**Assignment:**
Give again, word for word, every line in the entries below from the line with "Werkel Antik" up to and including the line with "रेल्वेने घेतला आहे.", and no other line.

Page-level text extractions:
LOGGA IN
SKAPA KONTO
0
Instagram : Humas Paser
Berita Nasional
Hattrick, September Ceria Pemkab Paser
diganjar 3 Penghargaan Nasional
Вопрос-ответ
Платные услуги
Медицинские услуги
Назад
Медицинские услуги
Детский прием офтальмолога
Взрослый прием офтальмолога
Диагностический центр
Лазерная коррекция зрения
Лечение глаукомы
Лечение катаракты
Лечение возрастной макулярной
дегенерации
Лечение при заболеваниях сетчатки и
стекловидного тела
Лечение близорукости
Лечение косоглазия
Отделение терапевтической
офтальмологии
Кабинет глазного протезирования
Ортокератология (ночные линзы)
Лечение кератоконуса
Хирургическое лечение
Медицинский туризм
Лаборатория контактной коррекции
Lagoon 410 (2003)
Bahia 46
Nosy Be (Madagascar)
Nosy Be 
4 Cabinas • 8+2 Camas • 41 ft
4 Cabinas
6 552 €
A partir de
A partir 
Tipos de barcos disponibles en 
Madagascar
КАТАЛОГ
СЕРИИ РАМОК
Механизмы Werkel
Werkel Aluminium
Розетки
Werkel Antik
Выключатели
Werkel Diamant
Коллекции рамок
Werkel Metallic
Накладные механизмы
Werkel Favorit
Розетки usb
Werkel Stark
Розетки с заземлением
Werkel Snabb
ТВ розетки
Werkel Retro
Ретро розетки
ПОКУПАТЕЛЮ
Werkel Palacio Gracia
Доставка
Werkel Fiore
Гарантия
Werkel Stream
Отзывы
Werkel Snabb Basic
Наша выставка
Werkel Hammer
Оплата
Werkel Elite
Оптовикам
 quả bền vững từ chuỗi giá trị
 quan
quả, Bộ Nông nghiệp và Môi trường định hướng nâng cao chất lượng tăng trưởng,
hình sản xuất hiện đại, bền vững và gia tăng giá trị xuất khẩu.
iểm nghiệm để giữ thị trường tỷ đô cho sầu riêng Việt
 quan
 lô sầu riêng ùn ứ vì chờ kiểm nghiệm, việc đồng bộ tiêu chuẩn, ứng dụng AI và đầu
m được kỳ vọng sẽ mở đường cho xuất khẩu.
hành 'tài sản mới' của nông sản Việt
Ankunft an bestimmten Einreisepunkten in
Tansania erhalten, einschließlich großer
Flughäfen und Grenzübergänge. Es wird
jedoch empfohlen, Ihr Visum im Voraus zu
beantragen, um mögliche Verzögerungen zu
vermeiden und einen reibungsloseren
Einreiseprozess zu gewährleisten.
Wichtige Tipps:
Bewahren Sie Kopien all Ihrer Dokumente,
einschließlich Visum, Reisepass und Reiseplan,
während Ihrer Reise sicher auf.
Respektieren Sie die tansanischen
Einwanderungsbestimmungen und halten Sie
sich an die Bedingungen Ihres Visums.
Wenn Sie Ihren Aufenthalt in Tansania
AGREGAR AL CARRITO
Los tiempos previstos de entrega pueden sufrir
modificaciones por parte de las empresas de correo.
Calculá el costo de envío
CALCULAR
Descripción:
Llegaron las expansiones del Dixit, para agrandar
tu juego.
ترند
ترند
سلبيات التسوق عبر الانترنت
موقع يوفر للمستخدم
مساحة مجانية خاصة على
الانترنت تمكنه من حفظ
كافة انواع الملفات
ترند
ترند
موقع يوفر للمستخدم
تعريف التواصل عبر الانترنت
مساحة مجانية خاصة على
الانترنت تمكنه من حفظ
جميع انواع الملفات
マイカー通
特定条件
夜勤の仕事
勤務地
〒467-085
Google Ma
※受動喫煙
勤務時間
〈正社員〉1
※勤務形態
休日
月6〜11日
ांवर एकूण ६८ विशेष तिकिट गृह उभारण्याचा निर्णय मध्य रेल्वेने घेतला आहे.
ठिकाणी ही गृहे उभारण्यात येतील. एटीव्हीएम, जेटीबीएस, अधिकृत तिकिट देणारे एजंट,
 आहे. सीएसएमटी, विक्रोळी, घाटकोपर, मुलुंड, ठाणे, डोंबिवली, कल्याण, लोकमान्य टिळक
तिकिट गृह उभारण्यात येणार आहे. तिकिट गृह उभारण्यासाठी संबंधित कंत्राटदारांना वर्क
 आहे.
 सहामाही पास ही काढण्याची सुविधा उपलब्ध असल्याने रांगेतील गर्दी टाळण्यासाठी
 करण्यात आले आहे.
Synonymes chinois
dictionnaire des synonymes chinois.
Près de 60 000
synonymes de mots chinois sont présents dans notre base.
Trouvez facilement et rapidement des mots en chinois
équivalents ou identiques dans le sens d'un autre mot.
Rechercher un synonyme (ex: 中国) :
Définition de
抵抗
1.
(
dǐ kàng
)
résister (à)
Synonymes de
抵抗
==
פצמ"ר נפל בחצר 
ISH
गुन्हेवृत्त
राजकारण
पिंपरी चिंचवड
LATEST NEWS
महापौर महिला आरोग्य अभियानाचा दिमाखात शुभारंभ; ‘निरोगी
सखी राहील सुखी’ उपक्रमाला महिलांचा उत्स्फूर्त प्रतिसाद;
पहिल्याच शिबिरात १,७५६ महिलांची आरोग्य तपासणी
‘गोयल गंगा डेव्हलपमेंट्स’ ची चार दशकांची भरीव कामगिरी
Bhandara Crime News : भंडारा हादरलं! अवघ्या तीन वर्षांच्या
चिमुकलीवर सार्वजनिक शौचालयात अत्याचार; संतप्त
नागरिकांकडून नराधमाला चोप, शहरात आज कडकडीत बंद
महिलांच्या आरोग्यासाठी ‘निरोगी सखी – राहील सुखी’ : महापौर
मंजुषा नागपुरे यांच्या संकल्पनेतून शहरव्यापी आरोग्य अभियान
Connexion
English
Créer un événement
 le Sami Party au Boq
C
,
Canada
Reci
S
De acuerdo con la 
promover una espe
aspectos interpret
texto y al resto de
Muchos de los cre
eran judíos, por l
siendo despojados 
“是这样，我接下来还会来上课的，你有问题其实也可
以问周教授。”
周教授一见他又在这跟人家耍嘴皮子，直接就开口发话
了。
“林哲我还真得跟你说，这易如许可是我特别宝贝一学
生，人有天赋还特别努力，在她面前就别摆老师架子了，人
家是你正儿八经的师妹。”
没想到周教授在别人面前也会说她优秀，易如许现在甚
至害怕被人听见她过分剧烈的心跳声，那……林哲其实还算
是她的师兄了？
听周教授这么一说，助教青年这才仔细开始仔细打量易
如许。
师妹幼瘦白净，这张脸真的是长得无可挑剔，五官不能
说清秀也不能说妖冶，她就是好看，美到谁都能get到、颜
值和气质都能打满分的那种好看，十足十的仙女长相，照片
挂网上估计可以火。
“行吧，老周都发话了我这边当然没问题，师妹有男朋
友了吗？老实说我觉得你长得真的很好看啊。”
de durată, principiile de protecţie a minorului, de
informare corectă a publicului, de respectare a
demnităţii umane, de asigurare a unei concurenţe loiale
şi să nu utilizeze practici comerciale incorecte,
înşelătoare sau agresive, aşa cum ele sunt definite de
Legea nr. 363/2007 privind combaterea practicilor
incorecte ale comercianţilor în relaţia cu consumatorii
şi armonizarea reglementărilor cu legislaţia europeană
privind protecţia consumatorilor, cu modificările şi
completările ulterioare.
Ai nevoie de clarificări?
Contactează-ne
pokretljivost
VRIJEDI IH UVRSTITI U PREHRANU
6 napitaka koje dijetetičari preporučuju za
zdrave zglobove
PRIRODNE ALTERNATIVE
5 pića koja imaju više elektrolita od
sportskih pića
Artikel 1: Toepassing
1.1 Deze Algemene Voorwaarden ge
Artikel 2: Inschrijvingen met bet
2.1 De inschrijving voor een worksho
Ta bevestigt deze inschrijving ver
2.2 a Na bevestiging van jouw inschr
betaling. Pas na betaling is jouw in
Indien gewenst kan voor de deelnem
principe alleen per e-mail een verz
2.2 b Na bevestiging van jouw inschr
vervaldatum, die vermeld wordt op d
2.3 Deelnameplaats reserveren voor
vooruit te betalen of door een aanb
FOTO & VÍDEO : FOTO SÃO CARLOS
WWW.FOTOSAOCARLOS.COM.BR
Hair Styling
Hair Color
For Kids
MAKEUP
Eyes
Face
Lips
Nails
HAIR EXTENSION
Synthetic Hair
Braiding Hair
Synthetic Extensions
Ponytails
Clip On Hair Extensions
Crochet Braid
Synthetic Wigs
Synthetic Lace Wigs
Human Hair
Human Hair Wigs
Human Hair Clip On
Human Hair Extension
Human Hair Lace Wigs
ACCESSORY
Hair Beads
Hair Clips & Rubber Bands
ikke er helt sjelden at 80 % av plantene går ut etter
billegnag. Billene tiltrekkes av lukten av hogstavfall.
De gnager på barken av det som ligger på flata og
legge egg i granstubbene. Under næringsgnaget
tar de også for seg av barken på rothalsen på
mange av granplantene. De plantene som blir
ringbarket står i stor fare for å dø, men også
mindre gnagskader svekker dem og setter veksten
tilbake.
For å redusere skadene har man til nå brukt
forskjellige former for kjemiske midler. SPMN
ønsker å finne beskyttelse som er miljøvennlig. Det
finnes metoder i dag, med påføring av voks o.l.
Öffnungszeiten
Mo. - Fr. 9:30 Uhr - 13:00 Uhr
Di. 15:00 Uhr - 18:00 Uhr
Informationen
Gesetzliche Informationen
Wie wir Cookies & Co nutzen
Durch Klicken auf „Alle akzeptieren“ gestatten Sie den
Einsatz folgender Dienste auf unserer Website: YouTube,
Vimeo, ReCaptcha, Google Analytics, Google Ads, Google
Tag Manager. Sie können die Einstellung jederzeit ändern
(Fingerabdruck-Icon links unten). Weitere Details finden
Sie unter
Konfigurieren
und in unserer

**Answer for the task:**
Werkel Antik
Выключатели
Werkel Diamant
Коллекции рамок
Werkel Metallic
Накладные механизмы
Werkel Favorit
Розетки usb
Werkel Stark
Розетки с заземлением
Werkel Snabb
ТВ розетки
Werkel Retro
Ретро розетки
ПОКУПАТЕЛЮ
Werkel Palacio Gracia
Доставка
Werkel Fiore
Гарантия
Werkel Stream
Отзывы
Werkel Snabb Basic
Наша выставка
Werkel Hammer
Оплата
Werkel Elite
Оптовикам
 quả bền vững từ chuỗi giá trị
 quan
quả, Bộ Nông nghiệp và Môi trường định hướng nâng cao chất lượng tăng trưởng,
hình sản xuất hiện đại, bền vững và gia tăng giá trị xuất khẩu.
iểm nghiệm để giữ thị trường tỷ đô cho sầu riêng Việt
 quan
 lô sầu riêng ùn ứ vì chờ kiểm nghiệm, việc đồng bộ tiêu chuẩn, ứng dụng AI và đầu
m được kỳ vọng sẽ mở đường cho xuất khẩu.
hành 'tài sản mới' của nông sản Việt
Ankunft an bestimmten Einreisepunkten in
Tansania erhalten, einschließlich großer
Flughäfen und Grenzübergänge. Es wird
jedoch empfohlen, Ihr Visum im Voraus zu
beantragen, um mögliche Verzögerungen zu
vermeiden und einen reibungsloseren
Einreiseprozess zu gewährleisten.
Wichtige Tipps:
Bewahren Sie Kopien all Ihrer Dokumente,
einschließlich Visum, Reisepass und Reiseplan,
während Ihrer Reise sicher auf.
Respektieren Sie die tansanischen
Einwanderungsbestimmungen und halten Sie
sich an die Bedingungen Ihres Visums.
Wenn Sie Ihren Aufenthalt in Tansania
AGREGAR AL CARRITO
Los tiempos previstos de entrega pueden sufrir
modificaciones por parte de las empresas de correo.
Calculá el costo de envío
CALCULAR
Descripción:
Llegaron las expansiones del Dixit, para agrandar
tu juego.
ترند
ترند
سلبيات التسوق عبر الانترنت
موقع يوفر للمستخدم
مساحة مجانية خاصة على
الانترنت تمكنه من حفظ
كافة انواع الملفات
ترند
ترند
موقع يوفر للمستخدم
تعريف التواصل عبر الانترنت
مساحة مجانية خاصة على
الانترنت تمكنه من حفظ
جميع انواع الملفات
マイカー通
特定条件
夜勤の仕事
勤務地
〒467-085
Google Ma
※受動喫煙
勤務時間
〈正社員〉1
※勤務形態
休日
月6〜11日
ांवर एकूण ६८ विशेष तिकिट गृह उभारण्याचा निर्णय मध्य रेल्वेने घेतला आहे.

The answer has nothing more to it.